The first big-budget "talkie" disaster film with impressive visual effects about tidal waves devastating various California coastal cities and New York City.

King Kong (1933)

The first "gigantic monster rampage" film, a classic adventure film about Beauty and the monstrous ape Beast. The colossal hairy creature, once returned to Manhattan Island, went on a rampage (attacking the elevated subway) and created havoc, before falling to his death from the 'Empire State Building' (the World Trade Center in a later version). Remade in the 'disaster film' decade of the 70s as a modernized King Kong (1976) by producer Dino De Laurentiis, starring Jeff Bridges and Jessica Lange - and then an awful followup called King Kong Lives (1986) that added a Lady Kong, and another remake by The Lord of the Rings director Peter Jackson, as King Kong (2005), starring Adrien Brody, Jack Black and Naomi Watts - and a computer-generated ape.

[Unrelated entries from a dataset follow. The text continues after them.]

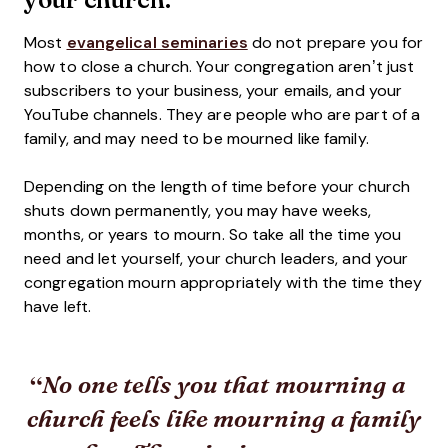
Most
evangelical seminaries
do not prepare you for
how to close a church. Your congregation aren’t just
subscribers to your business, your emails, and your
YouTube channels. They are people who are part of a
family, and may need to be mourned like family.
Depending on the length of time before your church
shuts down permanently, you may have weeks,
months, or years to mourn. So take all the time you
need and let yourself, your church leaders, and your
congregation mourn appropriately with the time they
have left.
No one tells you that mourning a
church feels like mourning a family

The Last Days of Pompeii (1935)

Merian C. Cooper's and Ernest Schoedsack's special-effects version of the Mt. Vesuvius eruption in 79 A.D - a holocaust of flowing lava over the city of Pompeii. It was made earlier as a silent in 1913, and also later remade in 1960 and 1984.
 
San Francisco (1936)

This Best Picture-nominated film recreated the famous April 18th, 1906 earthquake in the City by the Bay at its conclusion (with the earth splitting apart and a subsequent devastating fire). The film was a big moneymaker for MGM, and out of its five Academy Awards nominations, it won for Best Sound.



The Good Earth (1937)

This Best Picture-nominated film featured a buzzing, marauding locust attack on the land recreated with special effects, accompanied by the frantic efforts of poverty-stricken farmers to save their lands. With five Academy Award nominations, including two wins for Best Actress and Best Cinematography.
History is Made at Night (1937)

A suspense thriller that featured a ship-and-iceberg subplot. It also told about an insanely jealous shipping magnate (Colin Clive) who ordered his ship's captain to pilot his ship, The Princess Irene, into treacherous Northern waters in an attempt to kill his ex-lover and her suitor (Jean Arthur and Charles Boyer).
The Hurricane (1937)

Samuel Goldwyn's film was considered the classic movie spectacle - with a monstrous, South Pacific tropical storm, massive tidal waves and battering gale-force winds - and major stars Dorothy Lamour and Raymond Massey. Remade in 1979 with Mia Farrow and Jason Robards. With three Academy Award nominations, including Best Score, Best Sound, and Best Supporting Actor (Thomas Mitchell).
In Old Chicago (1938)

A Best Picture Oscar nominee, with a spectacular 20-minute fire sequence (filmed on the studio's back lot) - the burning down of Chicago by a great inferno in 1871 - caused by Mrs. O'Leary's (Best Supporting Actress Oscar-winner Alice Brady) cow kicking over a lantern. This film was 20th Century Fox's answer to MGM's hit San Francisco (1936). With a total of five nominations and only one win.